_Entries provided_
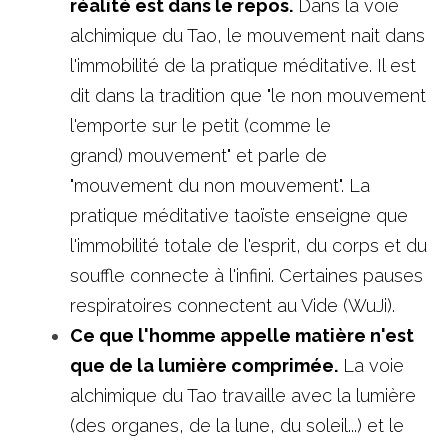
réalité est dans le repos.
 Dans la voie 
alchimique du Tao, le mouvement nait dans 
l'immobilité de la pratique méditative. Il est 
dit dans la tradition que "le non mouvement 
l'emporte sur le petit (comme le 
grand) mouvement" et parle de 
"mouvement du non mouvement". La 
pratique méditative taoïste enseigne que 
l'immobilité totale de l'esprit, du corps et du 
souffle connecte à l'infini. Certaines pauses 
respiratoires connectent au Vide (WuJi).
Ce que l'homme appelle matière n'est 
que de la lumière comprimée.
 La voie 
alchimique du Tao travaille avec la lumière 
(des organes, de la lune, du soleil...) et le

_Your assignment_
The required output is the number of lines in the records that contain the word "alchimique", with nothing added.

_Solution_
2